Ethiopia has officially inaugurated Africa’s largest hydroelectric dam, a project set to power millions of homes while also intensifying tensions with Egypt downstream.
With a population exceeding 120 million, Ethiopia views the $5 billion Grand Ethiopian Renaissance Dam (GERD), built on a Nile tributary, as central to its economic growth.
Since the first turbine began operating in 2022, the dam has steadily increased its output, reaching a peak of 5,150 MW, placing it among the world’s 20 largest hydropower plants, though still only a quarter the size of China’s Three Gorges Dam.
During Tuesday’s ceremony in Guba, an Ethiopian fighter jet roared low over the dam’s cascading waters, which drop 170 metres (558 feet).
Prime Minister Abiy Ahmed addressed dignitaries, including the presidents of Somalia, Djibouti, and Kenya, beneath a massive Ethiopian flag.
Speaking to the region, Abiy declared, “Ethiopia built the dam to prosper, to electrify our region, and to change history—not to harm our brothers in Sudan and Egypt.”

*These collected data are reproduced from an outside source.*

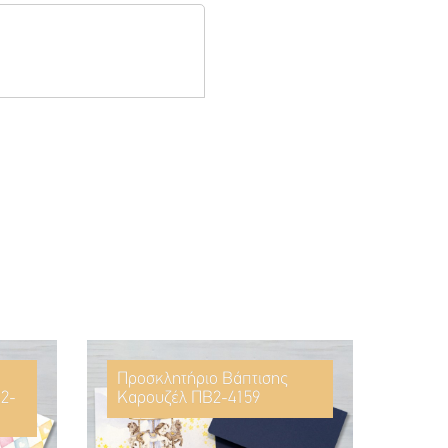
Προσκλητήριο Βάπτισης
2-
Καρουζέλ ΠΒ2-4159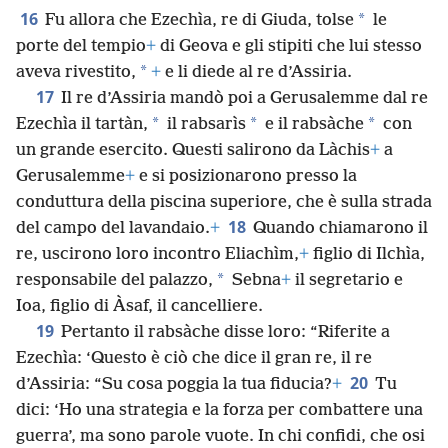
16
*
Fu allora che Ezechìa, re di Giuda, tolse
le
porte del tempio
+
di Geova e gli stipiti che lui stesso
*
aveva rivestito,
+
e li diede al re d’Assiria.
17
Il re d’Assiria mandò poi a Gerusalemme dal re
*
*
*
Ezechìa il tartàn,
il rabsarìs
e il rabsàche
con
un grande esercito. Questi salirono da Làchis
+
a
Gerusalemme
+
e si posizionarono presso la
conduttura della piscina superiore, che è sulla strada
18
del campo del lavandaio.
+
Quando chiamarono il
re, uscirono loro incontro Eliachìm,
+
figlio di Ilchìa,
*
responsabile del palazzo,
Sebna
+
il segretario e
Ioa, figlio di Àsaf, il cancelliere.
19
Pertanto il rabsàche disse loro: “Riferite a
Ezechìa: ‘Questo è ciò che dice il gran re, il re
20
d’Assiria: “Su cosa poggia la tua fiducia?
+
Tu
dici: ‘Ho una strategia e la forza per combattere una
guerra’, ma sono parole vuote. In chi confidi, che osi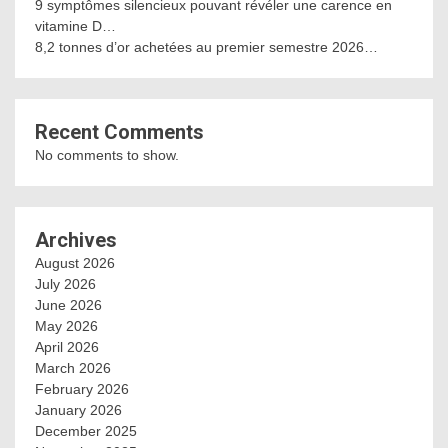
9 symptômes silencieux pouvant révéler une carence en
vitamine D…
8,2 tonnes d’or achetées au premier semestre 2026…
Recent Comments
No comments to show.
Archives
August 2026
July 2026
June 2026
May 2026
April 2026
March 2026
February 2026
January 2026
December 2025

He emphasized that the project will bring electricity to nearly half of Ethiopia’s citizens who lacked it as recently as 2022, while also allowing the country to export surplus power to neighbors.
The vast reservoir, now covering an area larger than Greater London, will ensure steady irrigation water and help reduce flooding and drought, according to the government.
Still, Egypt and Sudan have long viewed the dam with concern. Since construction began in 2011, they have warned that it threatens their water security.
Egypt, recalling its own Aswan High Dam on the Nile, fears the GERD could cut its supply during droughts and set a precedent for more upstream dams.
Cairo’s Foreign Ministry told the U.N. Security Council that Ethiopia’s inauguration of the project violated international law.